There are three ways to make a large language model smaller, and only one of them changes what the model is. You can quantize it — store the same weights at lower numeric precision, FP16 down to INT8 or INT4. You can prune it — delete the weights that turn out not to matter. Both keep the original model and make it cheaper to run. The third, knowledge distillation, throws the original architecture away and trains a brand-new, smaller model to behave like the big one.
That distinction is the whole point. Quantization and pruning shrink a model. Distillation moves a capability across a size class — from a teacher too expensive to serve into a student you can actually deploy. It is the only one of the three that can hand a 70B model's skill to a 7B model, or a transformer's skill to a different shape entirely. And because the student is trained, distillation is really a flavor of fine-tuning — one where the labels come from a model instead of a human.
The founding trick: copy the doubt, not just the answer
Hinton, Vinyals, and Dean named the field in 2015 with one observation. When a trained network classifies an image of a dog, it doesn't just output "dog" — it outputs a small probability for "wolf," a smaller one for "cat," and a vanishingly small one for "car." Those ratios encode what the model has learned about how the classes relate. Hard labels throw all of it away and keep only the winner. Soft targets — the teacher's full distribution — keep what they called the dark knowledge, and a student trained to match the distribution learns far more per example than one trained on the answer alone. (They raised the softmax temperature to make the small probabilities legible, the same temperature knob that governs sampling.)
The proof that this is practical, not just elegant, is DistilBERT (Sanh et al., 2019): distilled during pretraining, it came out roughly 40% smaller (66M parameters to BERT-base's 110M) and 60% faster, while retaining about 97% of BERT's score on the GLUE language-understanding benchmark. That ratio — keep almost all the quality, pay a fraction of the cost — is why distillation became a default rather than a research curiosity.
The shift that matters: from copying answers to grading attempts
Everything above is offline distillation: you collect a fixed pile of teacher outputs and train the student to reproduce them.
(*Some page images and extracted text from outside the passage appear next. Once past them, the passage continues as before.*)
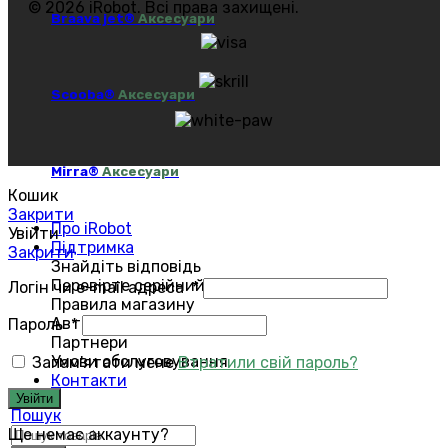
© 2026 iRobot. Всі права захищені.
Braava jet®
Аксесуари
Scooba®
Аксесуари
Mirra®
Аксесуари
Кошик
Закрити
Про iRobot
Увійти
Підтримка
Закрити
Знайдіть відповідь
Перевірте серійний номер
Логін чи e-mail адреса
*
Правила магазину
Авторизований сервіс
Пароль
*
Партнери
Умови обслуговування
Запам'ятати мене
Втратили свій пароль?
Контакти
Увійти
Пошук
Ще немає аккаунту?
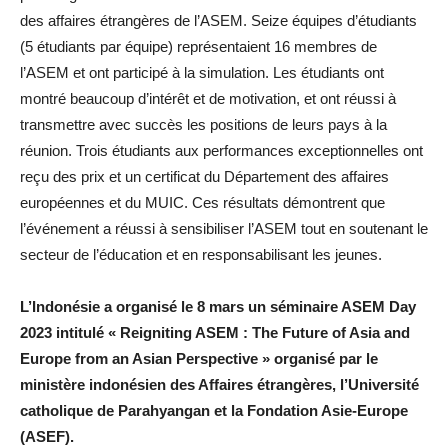
des affaires étrangères de l’ASEM. Seize équipes d’étudiants
(5 étudiants par équipe) représentaient 16 membres de
l’ASEM et ont participé à la simulation. Les étudiants ont
montré beaucoup d’intérêt et de motivation, et ont réussi à
transmettre avec succès les positions de leurs pays à la
réunion. Trois étudiants aux performances exceptionnelles ont
reçu des prix et un certificat du Département des affaires
européennes et du MUIC. Ces résultats démontrent que
l’événement a réussi à sensibiliser l’ASEM tout en soutenant le
secteur de l’éducation et en responsabilisant les jeunes.
L’Indonésie a organisé le 8 mars un séminaire ASEM Day
2023 intitulé « Reigniting ASEM : The Future of Asia and
Europe from an Asian Perspective » organisé par le
ministère indonésien des Affaires étrangères, l’Université
catholique de Parahyangan et la Fondation Asie-Europe
(ASEF).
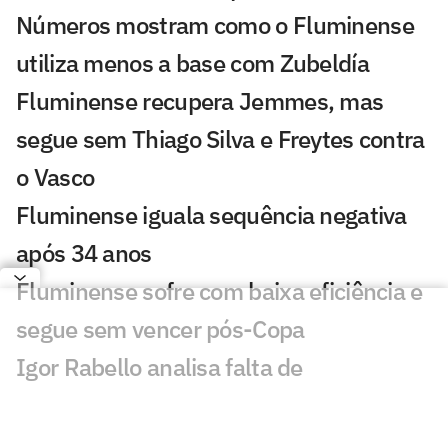
Números mostram como o Fluminense
utiliza menos a base com Zubeldía
Fluminense recupera Jemmes, mas
segue sem Thiago Silva e Freytes contra
o Vasco
Fluminense iguala sequência negativa
após 34 anos
Fluminense sofre com baixa eficiência e
segue sem vencer pós-Copa
Igor Rabello analisa falta de
oportunidades no Fluminense: 'Me
prejudicou'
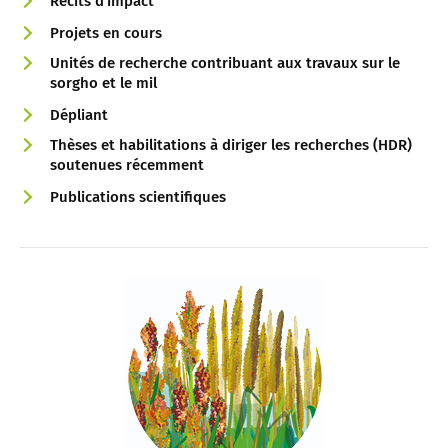
Récits d'impact
Projets en cours
Unités de recherche contribuant aux travaux sur le
sorgho et le mil
Dépliant
Thèses et habilitations à diriger les recherches (HDR)
soutenues récemment
Publications scientifiques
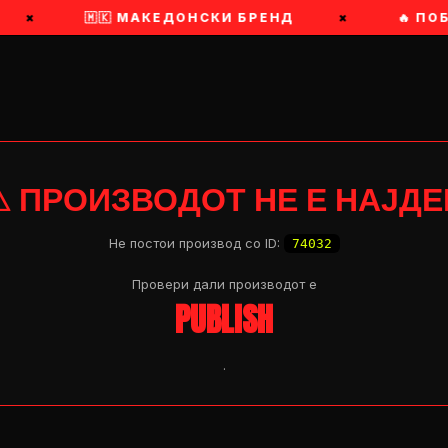
×
🇲🇰 МАКЕДОНСКИ БРЕНД
×
🔥 ПО
⚠ ПРОИЗВОДОТ НЕ Е НАЈДЕ
Не постои производ со ID:
74032
Провери дали производот e
PUBLISH
.
OP 04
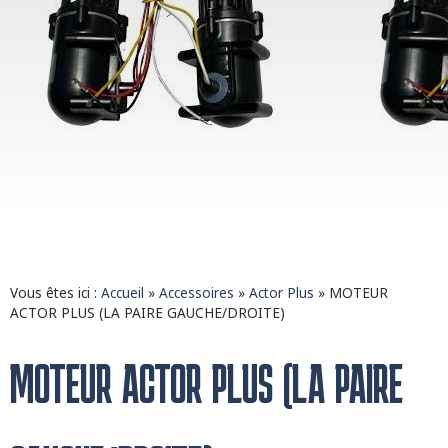
Vous êtes ici :
Accueil
»
Accessoires
»
Actor Plus
»
MOTEUR
ACTOR PLUS (LA PAIRE GAUCHE/DROITE)
MOTEUR ACTOR PLUS (LA PAIRE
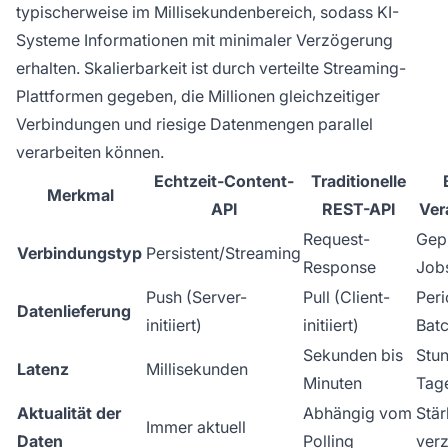
typischerweise im Millisekundenbereich, sodass KI-
Systeme Informationen mit minimaler Verzögerung
erhalten. Skalierbarkeit ist durch verteilte Streaming-
Plattformen gegeben, die Millionen gleichzeitiger
Verbindungen und riesige Datenmengen parallel
verarbeiten können.
Echtzeit-Content-
Traditionelle
Merkmal
API
REST-API
Ver
Request-
Gep
Verbindungstyp
Persistent/Streaming
Response
Job
Push (Server-
Pull (Client-
Peri
Datenlieferung
initiiert)
initiiert)
Bat
Sekunden bis
Stun
Latenz
Millisekunden
Minuten
Tag
Aktualität der
Abhängig vom
Stär
Immer aktuell
Daten
Polling
ver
Kim & Rush (2016) had already pushed this from matching per-token distributions to training on the teacher's whole generated sequences for translation. But offline distillation has a structural flaw that the LLM era made impossible to ignore — exposure bias.
An offline student only ever sees the teacher's flawless sequences in training. At inference it has to recover from its own mistakes — a situation it never once practiced.
The fix is on-policy distillation. In Agarwal et al.'s Generalized Knowledge Distillation (GKD, 2023), the student generates its own outputs during training, and the teacher grades them token by token. Now the student trains on exactly the distribution it will face at inference, learning to recover from its own errors instead of from a perfection it can't reproduce. A parallel line — MiniLLM (Gu et al., 2023) — swapped the usual forward KL for reverse KL, so a small student stops wastefully trying to cover every mode of the teacher's distribution and instead concentrates its limited capacity on the dominant ones. The supervision signal had moved: from "reproduce this answer" to "make your own attempt and I'll tell you where it went wrong."
DeepSeek-R1 said the quiet part
The blunt evidence arrived in January 2025. The DeepSeek-R1 team distilled their reasoning model into six smaller dense students (Qwen and Llama, 1.5B to 70B) using nothing fancier than supervised fine-tuning on ~800,000 teacher-generated reasoning traces. The distilled 32B scored 72.6% on AIME 2024 and 94.3% on MATH-500 — and the team ran the control everyone wanted: they applied large-scale RL directly to the same small base model. The distilled version won. In their words, small models relying on large-scale RL "may not even achieve the performance of distillation."
Read that as a division of labor, not a contradiction of RL. Reinforcement learning — GRPO, PPO and their kin — is how you grow a new capability in a frontier model that doesn't have it yet. Distillation is how you copy an existing capability into a small model for a fraction of the compute. Capability is cheaper to transfer than to discover.
What this means for builders
Distillation has quietly become a product. OpenAI ships Model Distillation in its API (stored completions from a large model, an eval harness, fine-tuning on the captured pairs); Google offers it in Vertex AI; the recipe is no longer a research artifact. The practitioner takeaway is to stop treating the compression axes as rivals: distill the behavior you need into a student the right size class, then quantize that student for the last cost cut. The teacher's expensive intelligence is the thing you're buying once and serving cheaply forever — and the lesson of the last decade is that you transfer it best not by making the student memorize the teacher's answers, but by making it practice and having the teacher mark the work.